▶ Assignment: Pull every line with "тазового" from the entries below.

[Page-level text extractions]
┌──
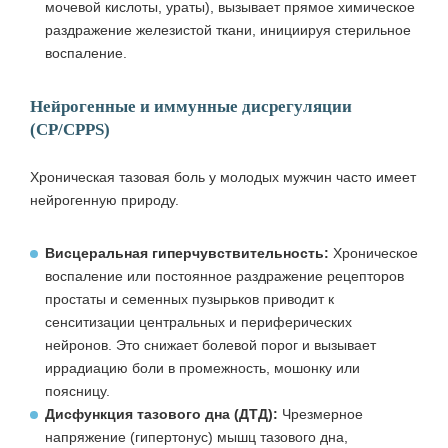
мочевой кислоты, ураты), вызывает прямое химическое
раздражение железистой ткани, инициируя стерильное
воспаление.
Нейрогенные и иммунные дисрегуляции
(CP/CPPS)
Хроническая тазовая боль у молодых мужчин часто имеет
нейрогенную природу.
Висцеральная гиперчувствительность:
Хроническое
воспаление или постоянное раздражение рецепторов
простаты и семенных пузырьков приводит к
сенситизации центральных и периферических
нейронов. Это снижает болевой порог и вызывает
иррадиацию боли в промежность, мошонку или
поясницу.
Дисфункция тазового дна (ДТД):
Чрезмерное
напряжение (гипертонус) мышц тазового дна,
└──
▶ Response to this task:
Дисфункция тазового дна (ДТД):
напряжение (гипертонус) мышц тазового дна,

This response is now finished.